Many questions remain under the provisional licensing proposal. Will small public interest organizations have the capacity to provide us paid leave as we prepare for the exam? Will additional bar study loans, which add onto the hundreds of thousands of dollars in debt many of us accrue, be made available two years after graduation? If not, many students will not even have a shot at passing the bar, not because they are incompetent, but because they did not have the means to take time off of work to properly prepare for an exam that most practitioners agree does little to prepare us for real-world lawyering.

California Has an Opportunity to Lead the Way

Perhaps the most tragic position advanced by opponents of diploma privilege -- and one that ought not define the parameters of this debate -- is that diploma privilege simply is not possible. It lacks pragmatism and a clear understanding of the stakes involved, they say -- not to mention, it is fueled by an unbridled optimism that plays no role in seeking a viable solution.

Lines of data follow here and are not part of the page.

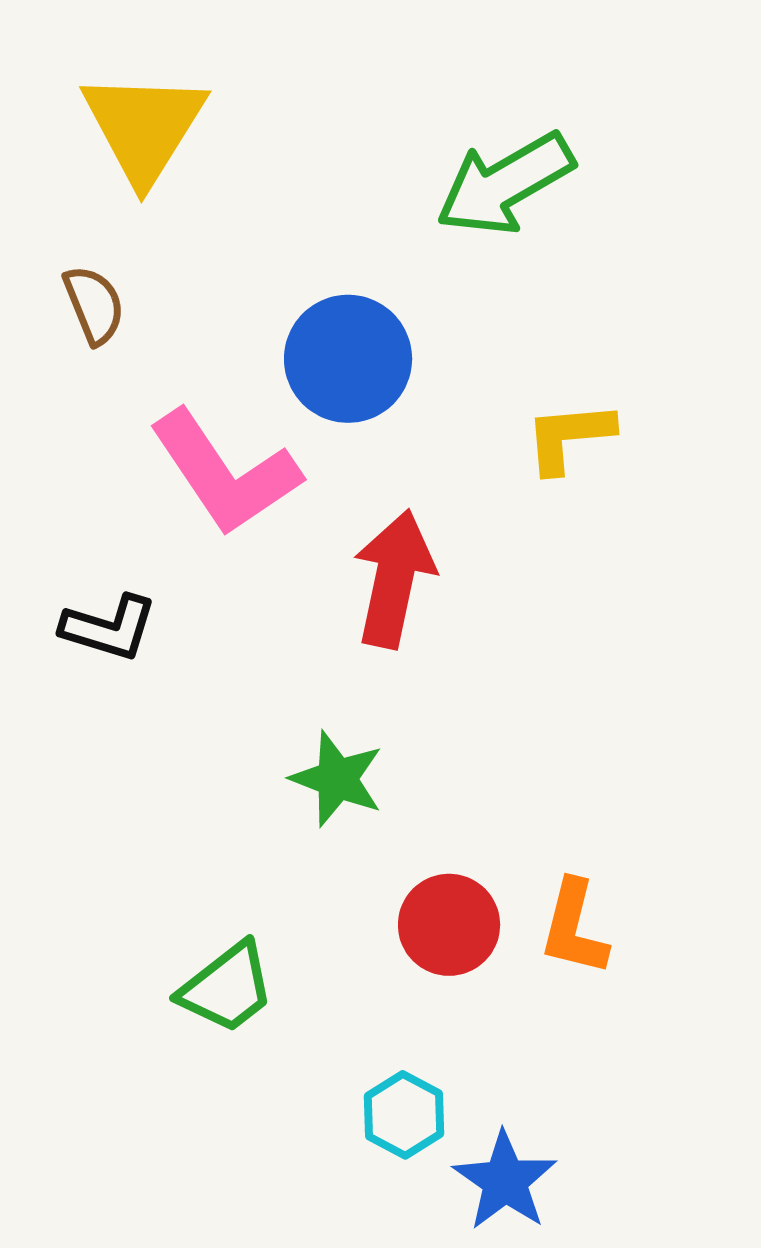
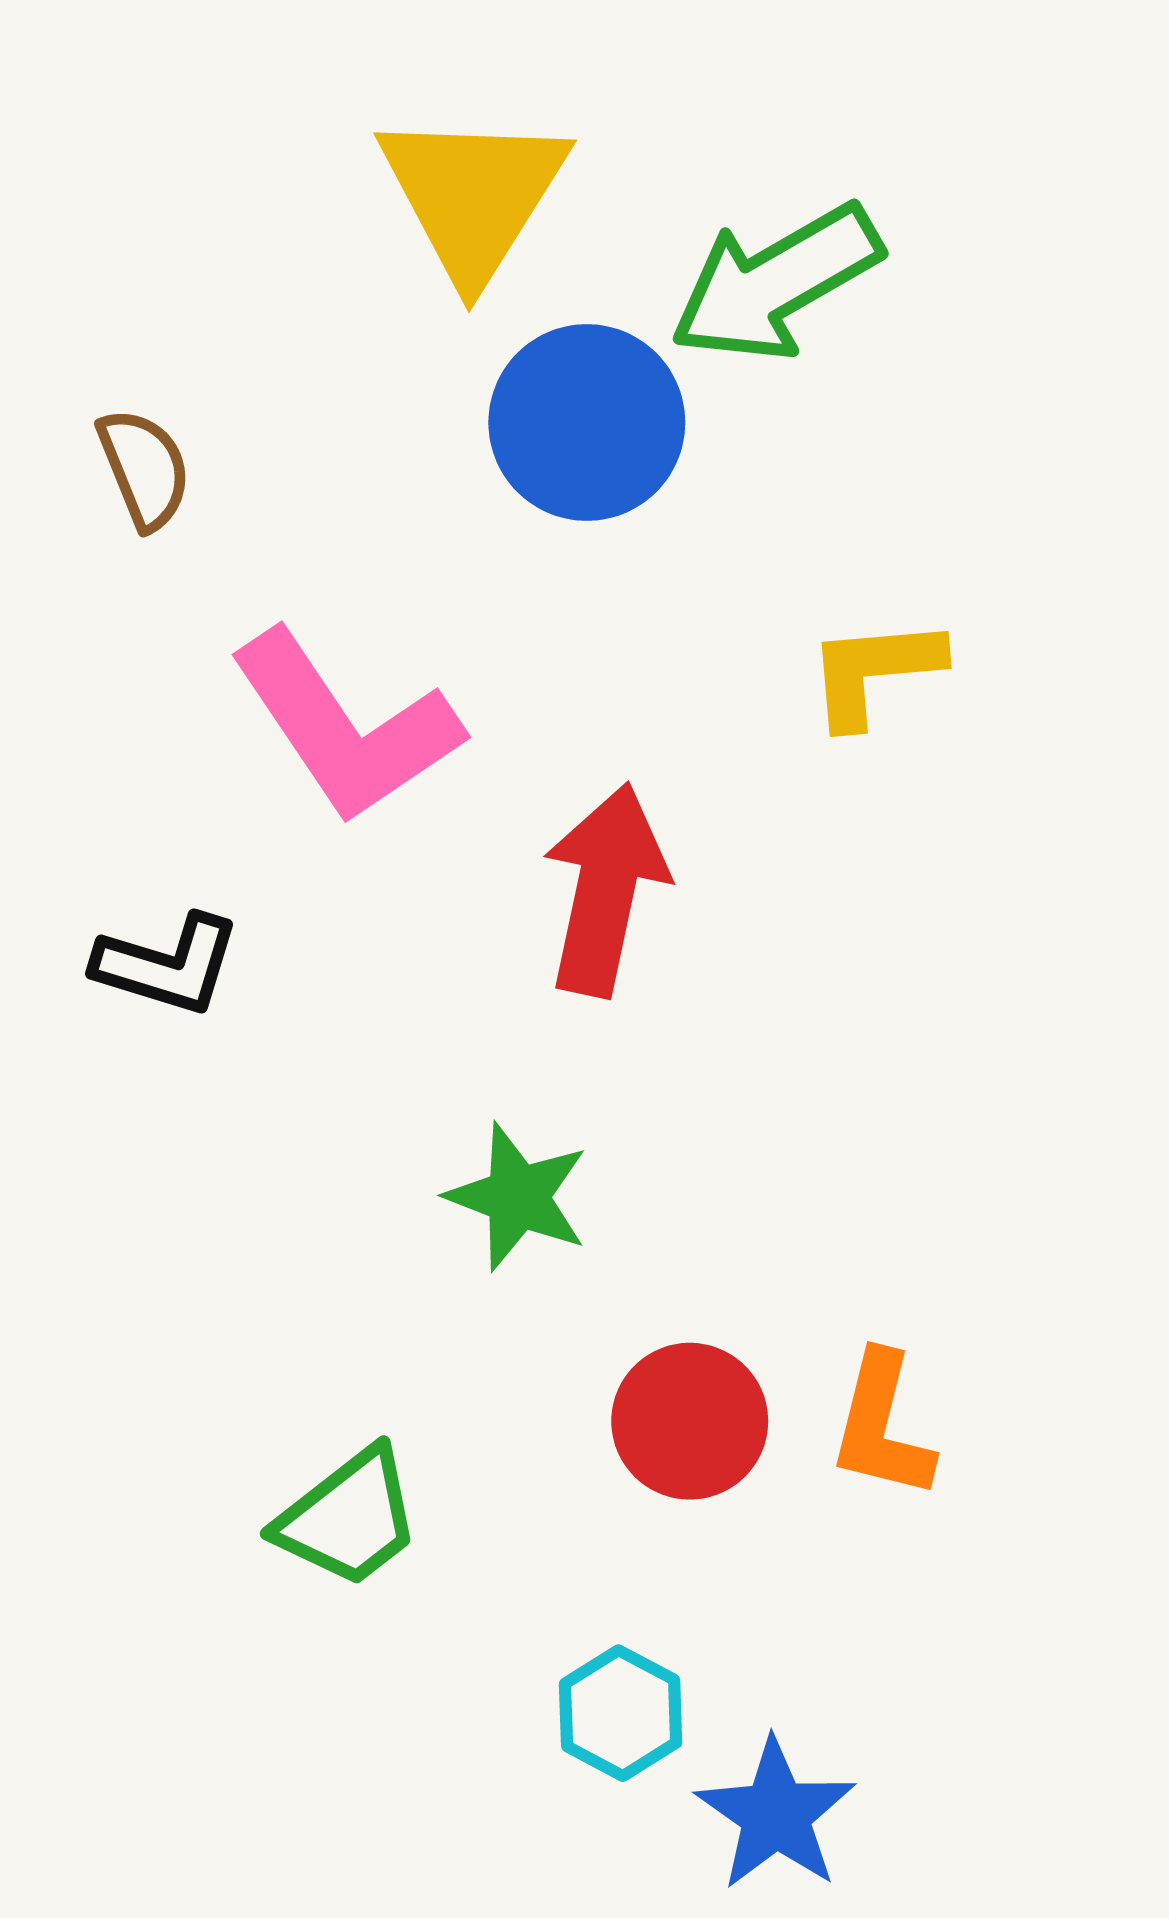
yellow triangle: (144, 127) -> (473, 195), moved
blue circle: (348, 359) -> (587, 423), moved

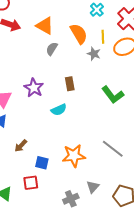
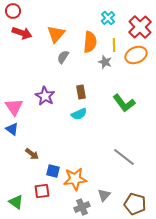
orange triangle: (45, 26) -> (56, 34), turned 42
orange semicircle: (79, 34) -> (90, 42), turned 35
cyan semicircle: (59, 110) -> (79, 114), moved
brown arrow: (21, 146) -> (32, 154), turned -96
orange star: (74, 156) -> (75, 179), moved

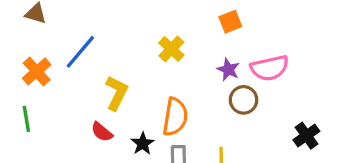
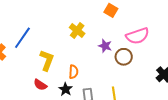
orange square: (230, 22) -> (111, 10), turned -32
purple star: (228, 70) -> (105, 46), moved
orange semicircle: (175, 117) -> (74, 72), moved, size x0.6

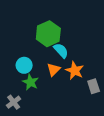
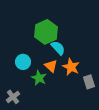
orange triangle: (54, 69) -> (51, 66), turned -32
green star: (30, 82) -> (39, 78), moved

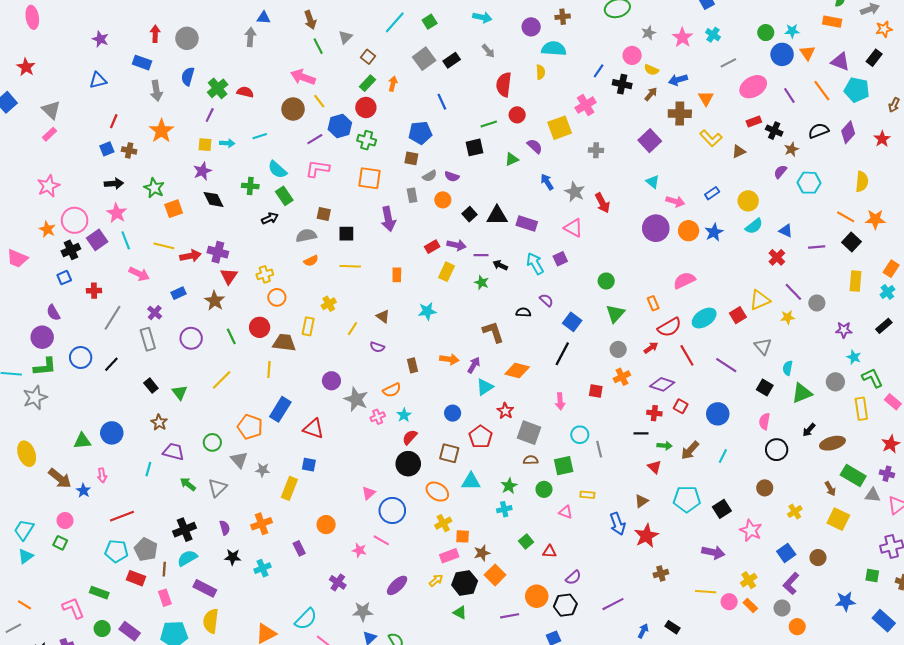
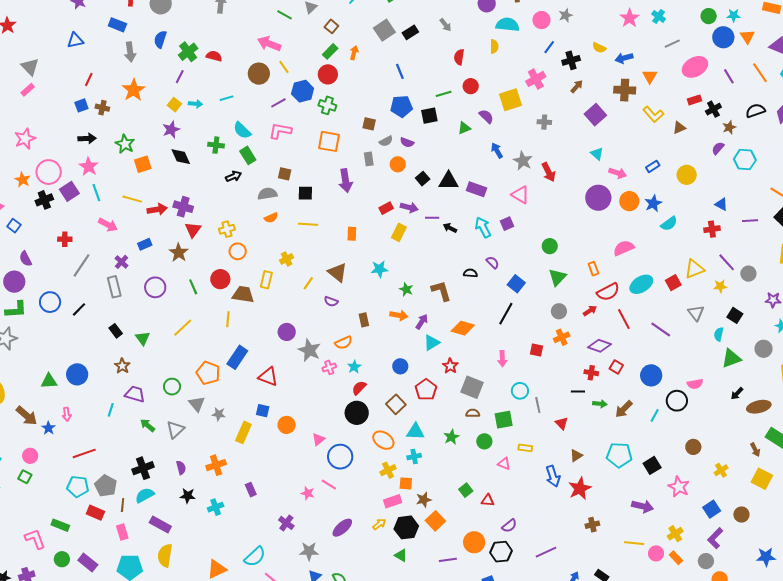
gray star: (649, 33) -> (566, 15), moved
green line: (318, 46) -> (285, 15), turned -35
pink circle: (632, 55) -> (542, 20), moved
black cross: (622, 84) -> (571, 60), turned -30
red semicircle: (504, 85) -> (459, 57), size x0.7
brown arrow: (651, 94) -> (577, 86), moved
black cross: (774, 131) -> (713, 109), turned 35
blue pentagon: (420, 133) -> (401, 106), moved
yellow square: (205, 145) -> (174, 105), turned 32
cyan semicircle: (754, 226) -> (669, 224), moved
red cross: (777, 257) -> (712, 229), turned 35
blue square: (64, 278) -> (14, 226), moved, turned -32
green star: (482, 283) -> (406, 289), moved
brown triangle: (383, 316) -> (337, 273), size x1.5
black square: (765, 388) -> (735, 315), moved
pink semicircle: (764, 421) -> (695, 384), turned -112
black circle: (777, 450) -> (677, 401), moved
brown square: (449, 453) -> (396, 404), turned 30
red triangle: (654, 467) -> (562, 423), moved
cyan cross: (504, 509) -> (414, 457), moved
orange circle: (326, 525) -> (287, 425), moved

But we understand the stakes. And that optimism is what got us here. We cannot and will not allow convention to stand in the way of equity, for both students and clients. As two women of color whose families' collective generational sacrifices simultaneously ground us and propel us forward, we understand profoundly the burden that California communities will be forced to carry should a provisional licensing scheme be enacted. Our future clients are already suffering from compounding legal issues as they face prolonged adjudication of their cases due to court closures. They, too, will pay the hidden cost of provisional licensing.

California has always led the way. It has always been a beacon of hope for visionaries and cynics alike. And we have employed empathy and innovation in the toughest of times. We have an opportunity to show how the legal profession can creatively, ethically, and compassionately brainstorm courageous responses to our state's need in times of crises. In seeking a solution, we implore all decision makers involved to maintain a transparent and open process for all voices to be heard.

As students who have advocated for California's most marginalized communities, we will continue to advocate on their behalf as new attorneys. Will you fight next to us?